● WHAT TO WORK ON:
The records below must be reproduced exactly. Strip out the pictures.

● Bounding box prediction data:
'''

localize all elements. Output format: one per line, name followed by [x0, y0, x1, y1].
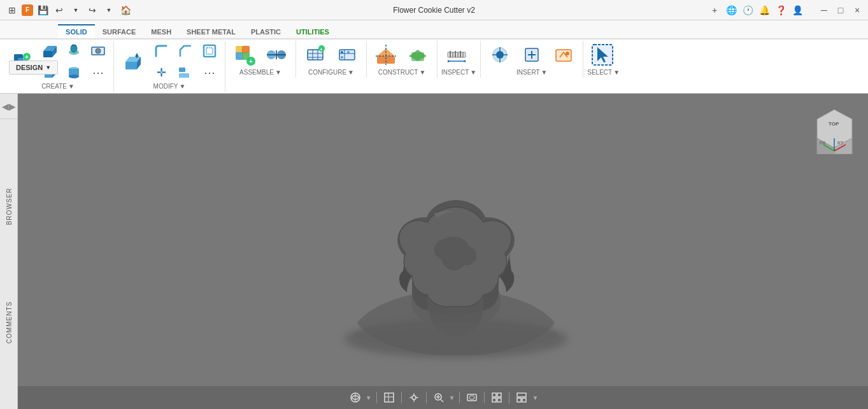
insert3-icon — [552, 43, 575, 66]
shell-button[interactable] — [198, 41, 221, 61]
layout-button[interactable] — [514, 390, 529, 405]
bell-icon[interactable]: 🔔 — [758, 4, 770, 16]
plane-button[interactable] — [402, 41, 433, 69]
configure1-icon: + — [304, 43, 327, 66]
window-title: Flower Cookie Cutter v2 — [393, 6, 475, 15]
align-icon — [176, 64, 194, 82]
minimize-button[interactable]: ─ — [818, 4, 830, 16]
toolbar-separator-2 — [401, 392, 402, 403]
comments-label[interactable]: COMMENTS — [5, 301, 13, 343]
modify-dropdown-arrow[interactable]: ▼ — [179, 83, 185, 90]
add-tab-button[interactable]: + — [709, 4, 720, 16]
collapse-panel-button[interactable]: ◀▶ — [0, 94, 17, 119]
svg-rect-111 — [522, 398, 526, 402]
section-modify: ✛ ⋯ — [114, 41, 225, 92]
tab-plastic[interactable]: PLASTIC — [243, 24, 288, 38]
measure-button[interactable] — [441, 41, 472, 69]
push-pull-button[interactable] — [118, 48, 148, 76]
notification-icon[interactable]: 🌐 — [725, 4, 737, 16]
insert-dropdown-arrow[interactable]: ▼ — [541, 69, 548, 76]
hole-button[interactable] — [87, 41, 110, 61]
layout-dropdown[interactable]: ▼ — [532, 394, 538, 401]
cylinder-button[interactable] — [62, 62, 85, 83]
orbit-dropdown[interactable]: ▼ — [366, 394, 372, 401]
title-bar: ⊞ F 💾 ↩ ▼ ↪ ▼ 🏠 Flower Cookie Cutter v2 … — [0, 0, 868, 20]
svg-marker-63 — [448, 60, 450, 62]
orbit-mode-button[interactable] — [348, 390, 363, 405]
maximize-button[interactable]: □ — [835, 4, 846, 16]
svg-point-75 — [566, 52, 569, 55]
insert-section-label: INSERT▼ — [485, 69, 579, 78]
select-dropdown-arrow[interactable]: ▼ — [613, 69, 620, 76]
section-insert: INSERT▼ — [481, 41, 583, 78]
tab-sheet-metal[interactable]: SHEET METAL — [179, 24, 243, 38]
svg-rect-49 — [377, 56, 395, 64]
clock-icon[interactable]: 🕐 — [742, 4, 753, 16]
svg-point-66 — [496, 51, 504, 59]
construct-icon — [374, 43, 397, 66]
svg-rect-23 — [206, 48, 213, 54]
svg-rect-105 — [492, 393, 496, 397]
svg-rect-4 — [43, 51, 52, 57]
measure-icon — [445, 43, 468, 66]
configure2-button[interactable] — [332, 41, 362, 69]
insert1-button[interactable] — [485, 41, 515, 69]
joint-button[interactable] — [261, 41, 292, 69]
insert2-button[interactable] — [516, 41, 547, 69]
extrude-button[interactable] — [38, 41, 61, 61]
svg-point-83 — [354, 322, 558, 347]
browser-label[interactable]: BROWSER — [5, 187, 13, 225]
undo-dropdown[interactable]: ▼ — [69, 3, 83, 17]
construct-button[interactable] — [371, 41, 401, 69]
chamfer-icon — [176, 42, 194, 60]
move-button[interactable]: ✛ — [150, 62, 173, 83]
display-mode-button[interactable] — [464, 390, 480, 405]
chamfer-button[interactable] — [174, 41, 197, 61]
grid-visibility-button[interactable] — [381, 390, 397, 405]
help-icon[interactable]: ❓ — [775, 4, 786, 16]
grid-menu-icon[interactable]: ⊞ — [5, 3, 19, 17]
app: ⊞ F 💾 ↩ ▼ ↪ ▼ 🏠 Flower Cookie Cutter v2 … — [0, 0, 868, 409]
redo-dropdown[interactable]: ▼ — [102, 3, 116, 17]
assemble-dropdown-arrow[interactable]: ▼ — [275, 69, 281, 76]
svg-line-100 — [441, 399, 443, 402]
revolve-button[interactable] — [62, 41, 85, 61]
profile-icon[interactable]: 👤 — [792, 4, 803, 16]
assemble-section-label: ASSEMBLE▼ — [229, 69, 292, 78]
more-modify-icon: ⋯ — [201, 64, 218, 82]
tab-solid[interactable]: SOLID — [58, 24, 95, 38]
select-button[interactable] — [587, 41, 618, 69]
close-button[interactable]: × — [851, 4, 863, 16]
inspect-buttons — [441, 41, 476, 69]
configure1-button[interactable]: + — [300, 41, 331, 69]
design-dropdown-arrow: ▼ — [45, 64, 51, 71]
grid-options-button[interactable] — [489, 390, 504, 405]
configure-dropdown-arrow[interactable]: ▼ — [348, 69, 354, 76]
svg-rect-25 — [179, 73, 189, 78]
more-modify-button[interactable]: ⋯ — [198, 62, 221, 83]
create-dropdown-arrow[interactable]: ▼ — [68, 83, 75, 90]
construct-dropdown-arrow[interactable]: ▼ — [419, 69, 425, 76]
assemble-button[interactable]: + — [229, 41, 260, 69]
tab-surface[interactable]: SURFACE — [95, 24, 144, 38]
pan-button[interactable] — [406, 390, 422, 405]
undo-button[interactable]: ↩ — [52, 3, 66, 17]
more-create-button[interactable]: ⋯ — [87, 62, 110, 83]
viewport[interactable]: TOP RT FR ▼ — [18, 94, 868, 409]
fillet-button[interactable] — [150, 41, 173, 61]
design-dropdown[interactable]: DESIGN ▼ — [9, 61, 58, 75]
align-button[interactable] — [174, 62, 197, 83]
save-button[interactable]: 💾 — [36, 3, 50, 17]
inspect-dropdown-arrow[interactable]: ▼ — [470, 69, 476, 76]
toolbar-separator-5 — [484, 392, 485, 403]
tab-utilities[interactable]: UTILITIES — [288, 24, 337, 38]
zoom-dropdown[interactable]: ▼ — [449, 394, 455, 401]
tab-mesh[interactable]: MESH — [143, 24, 179, 38]
zoom-button[interactable] — [431, 390, 446, 405]
home-button[interactable]: 🏠 — [118, 3, 132, 17]
ribbon: DESIGN ▼ SOLID SURFACE MESH SHEET METAL … — [0, 20, 868, 94]
svg-rect-107 — [492, 398, 496, 402]
redo-button[interactable]: ↪ — [85, 3, 99, 17]
insert3-button[interactable] — [548, 41, 579, 69]
view-cube[interactable]: TOP RT FR — [811, 106, 855, 151]
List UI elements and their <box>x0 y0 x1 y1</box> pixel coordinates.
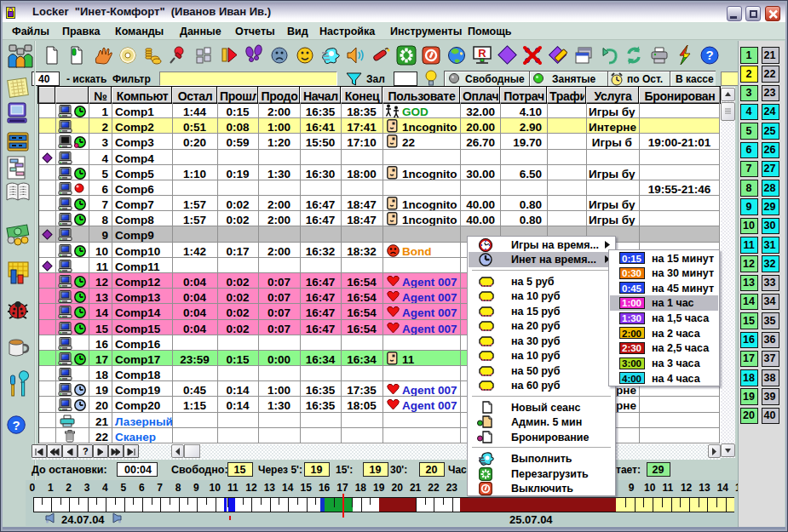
svg-text:?: ? <box>13 418 20 432</box>
svg-text:R: R <box>478 47 486 60</box>
svg-text:?: ? <box>705 48 713 62</box>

'''

● RESULT OF THE EXERCISE:
localize all elements. Output format: one per line, name followed by [x0, y0, x1, y1].
insert3-icon — [552, 43, 575, 66]
shell-button[interactable] — [198, 41, 221, 61]
layout-button[interactable] — [514, 390, 529, 405]
bell-icon[interactable]: 🔔 — [758, 4, 770, 16]
plane-button[interactable] — [402, 41, 433, 69]
configure1-icon: + — [304, 43, 327, 66]
window-title: Flower Cookie Cutter v2 — [393, 6, 475, 15]
align-icon — [176, 64, 194, 82]
minimize-button[interactable]: ─ — [818, 4, 830, 16]
toolbar-separator-2 — [401, 392, 402, 403]
comments-label[interactable]: COMMENTS — [5, 301, 13, 343]
modify-dropdown-arrow[interactable]: ▼ — [179, 83, 185, 90]
add-tab-button[interactable]: + — [709, 4, 720, 16]
collapse-panel-button[interactable]: ◀▶ — [0, 94, 17, 119]
svg-rect-111 — [522, 398, 526, 402]
section-modify: ✛ ⋯ — [114, 41, 225, 92]
tab-plastic[interactable]: PLASTIC — [243, 24, 288, 38]
measure-button[interactable] — [441, 41, 472, 69]
push-pull-button[interactable] — [118, 48, 148, 76]
notification-icon[interactable]: 🌐 — [725, 4, 737, 16]
insert-dropdown-arrow[interactable]: ▼ — [541, 69, 548, 76]
hole-button[interactable] — [87, 41, 110, 61]
layout-dropdown[interactable]: ▼ — [532, 394, 538, 401]
cylinder-button[interactable] — [62, 62, 85, 83]
orbit-dropdown[interactable]: ▼ — [366, 394, 372, 401]
title-bar: ⊞ F 💾 ↩ ▼ ↪ ▼ 🏠 Flower Cookie Cutter v2 … — [0, 0, 868, 20]
svg-marker-63 — [448, 60, 450, 62]
orbit-mode-button[interactable] — [348, 390, 363, 405]
maximize-button[interactable]: □ — [835, 4, 846, 16]
svg-point-75 — [566, 52, 569, 55]
insert-section-label: INSERT▼ — [485, 69, 579, 78]
select-dropdown-arrow[interactable]: ▼ — [613, 69, 620, 76]
section-insert: INSERT▼ — [481, 41, 583, 78]
tab-sheet-metal[interactable]: SHEET METAL — [179, 24, 243, 38]
svg-rect-49 — [377, 56, 395, 64]
clock-icon[interactable]: 🕐 — [742, 4, 753, 16]
svg-point-66 — [496, 51, 504, 59]
construct-icon — [374, 43, 397, 66]
svg-rect-23 — [206, 48, 213, 54]
svg-rect-105 — [492, 393, 496, 397]
svg-rect-4 — [43, 51, 52, 57]
measure-icon — [445, 43, 468, 66]
configure2-button[interactable] — [332, 41, 362, 69]
insert1-button[interactable] — [485, 41, 515, 69]
joint-button[interactable] — [261, 41, 292, 69]
insert2-button[interactable] — [516, 41, 547, 69]
extrude-button[interactable] — [38, 41, 61, 61]
svg-point-83 — [354, 322, 558, 347]
browser-label[interactable]: BROWSER — [5, 187, 13, 225]
undo-dropdown[interactable]: ▼ — [69, 3, 83, 17]
construct-button[interactable] — [371, 41, 401, 69]
chamfer-icon — [176, 42, 194, 60]
move-button[interactable]: ✛ — [150, 62, 173, 83]
display-mode-button[interactable] — [464, 390, 480, 405]
chamfer-button[interactable] — [174, 41, 197, 61]
grid-visibility-button[interactable] — [381, 390, 397, 405]
help-icon[interactable]: ❓ — [775, 4, 786, 16]
grid-menu-icon[interactable]: ⊞ — [5, 3, 19, 17]
app: ⊞ F 💾 ↩ ▼ ↪ ▼ 🏠 Flower Cookie Cutter v2 … — [0, 0, 868, 409]
redo-dropdown[interactable]: ▼ — [102, 3, 116, 17]
assemble-dropdown-arrow[interactable]: ▼ — [275, 69, 281, 76]
svg-line-100 — [441, 399, 443, 402]
revolve-button[interactable] — [62, 41, 85, 61]
profile-icon[interactable]: 👤 — [792, 4, 803, 16]
assemble-section-label: ASSEMBLE▼ — [229, 69, 292, 78]
more-modify-icon: ⋯ — [201, 64, 218, 82]
tab-solid[interactable]: SOLID — [58, 24, 95, 38]
select-button[interactable] — [587, 41, 618, 69]
close-button[interactable]: × — [851, 4, 863, 16]
inspect-buttons — [441, 41, 476, 69]
configure1-button[interactable]: + — [300, 41, 331, 69]
design-dropdown-arrow: ▼ — [45, 64, 51, 71]
grid-options-button[interactable] — [489, 390, 504, 405]
configure-dropdown-arrow[interactable]: ▼ — [348, 69, 354, 76]
svg-rect-25 — [179, 73, 189, 78]
more-modify-button[interactable]: ⋯ — [198, 62, 221, 83]
create-dropdown-arrow[interactable]: ▼ — [68, 83, 75, 90]
construct-dropdown-arrow[interactable]: ▼ — [419, 69, 425, 76]
assemble-button[interactable]: + — [229, 41, 260, 69]
tab-surface[interactable]: SURFACE — [95, 24, 144, 38]
pan-button[interactable] — [406, 390, 422, 405]
undo-button[interactable]: ↩ — [52, 3, 66, 17]
more-create-button[interactable]: ⋯ — [87, 62, 110, 83]
viewport[interactable]: TOP RT FR ▼ — [18, 94, 868, 409]
fillet-button[interactable] — [150, 41, 173, 61]
design-dropdown[interactable]: DESIGN ▼ — [9, 61, 58, 75]
align-button[interactable] — [174, 62, 197, 83]
save-button[interactable]: 💾 — [36, 3, 50, 17]
inspect-dropdown-arrow[interactable]: ▼ — [470, 69, 476, 76]
toolbar-separator-5 — [484, 392, 485, 403]
tab-utilities[interactable]: UTILITIES — [288, 24, 337, 38]
zoom-dropdown[interactable]: ▼ — [449, 394, 455, 401]
tab-mesh[interactable]: MESH — [143, 24, 179, 38]
zoom-button[interactable] — [431, 390, 446, 405]
home-button[interactable]: 🏠 — [118, 3, 132, 17]
ribbon: DESIGN ▼ SOLID SURFACE MESH SHEET METAL … — [0, 20, 868, 94]
svg-rect-107 — [492, 398, 496, 402]
redo-button[interactable]: ↪ — [85, 3, 99, 17]
insert3-button[interactable] — [548, 41, 579, 69]
view-cube[interactable]: TOP RT FR — [811, 106, 855, 151]
List UI elements and their <box>x0 y0 x1 y1</box> pixel coordinates.
svg-text:?: ? <box>13 418 20 432</box>
svg-text:R: R <box>478 47 486 60</box>
svg-text:?: ? <box>705 48 713 62</box>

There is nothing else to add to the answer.